I already tried that. It took me about five minutes using a shell, dd
and hexdump to get the key out of the running kernel...

> Moreover, it seems this facility exists to support some form of
> automated table storage (LVM?). As we don't want anyone/anything
> accidentally storing our passwords on disk in the clear, we probably
> shouldn't facilitate this. Perhaps we can stick something here like
> "<secret>" that the dm_crypt constructor can reject.

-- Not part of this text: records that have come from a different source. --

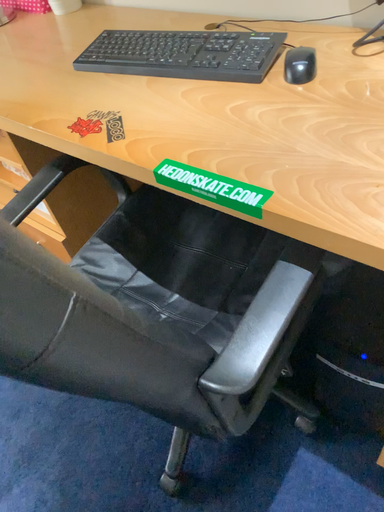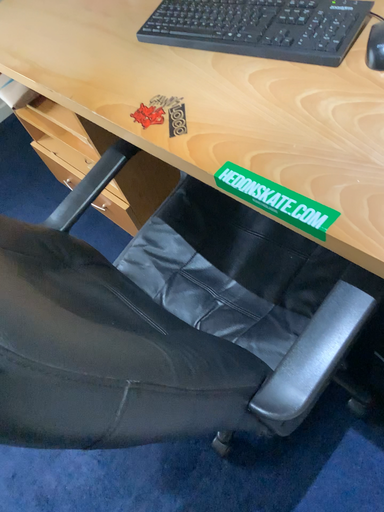 Question: How did the camera likely rotate when shooting the video?

Choices:
 (A) rotated downward
 (B) rotated upward

Answer: (A) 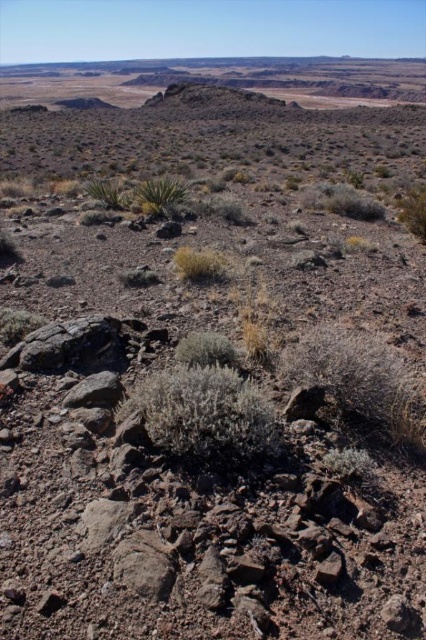 You are a hiker trying to navigate through the desert. You see dry grass at center and a green fuzzy bush at right. Which of these two objects is taller?

The green fuzzy bush at right is taller than the dry grass at center.

You are a desert explorer who needs to find shade. You see a green fuzzy bush at center and dry grass at center. Which one is lower to the ground and could potentially provide shade?

The green fuzzy bush at center is located below dry grass at center, so it is lower to the ground and could potentially provide shade. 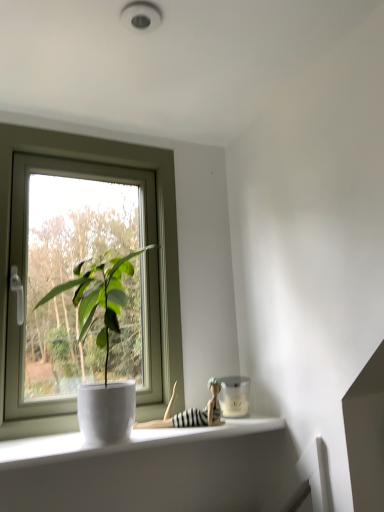 Find the location of a particular element. Image resolution: width=384 pixels, height=512 pixels. vacant space to the right of striped fabric doll at lower center is located at coordinates (231, 423). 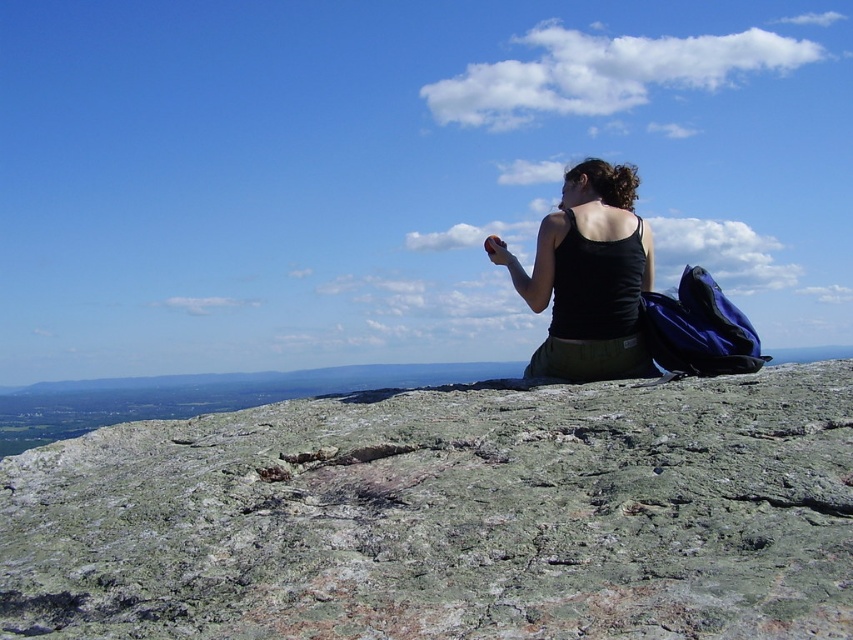 You are a hiker who wants to place your backpack on the green rough rock at center. Considering the height of the rock and the black tank top at center, will the backpack fit comfortably on the rock without falling over?

The green rough rock at center has a lesser height compared to the black tank top at center. Since the rock is shorter than the tank top, the backpack might not have enough stability and could tip over if placed there.

You are standing at the camera position and see two points in the scene. Which point, point (759, 520) or point (607, 259), is closer to you?

Point (759, 520) is closer to you than point (607, 259).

Yes, the reason is that the device-mapper supports on-the-fly
modifications of the device. cryptsetup has a command to resize the
mapping for example. It can do that without asking for the password
again. Features like this are the reason I'm doing this. Userspace tools
should be able to assume that they can use the result of a table status
command to create a new table with this information.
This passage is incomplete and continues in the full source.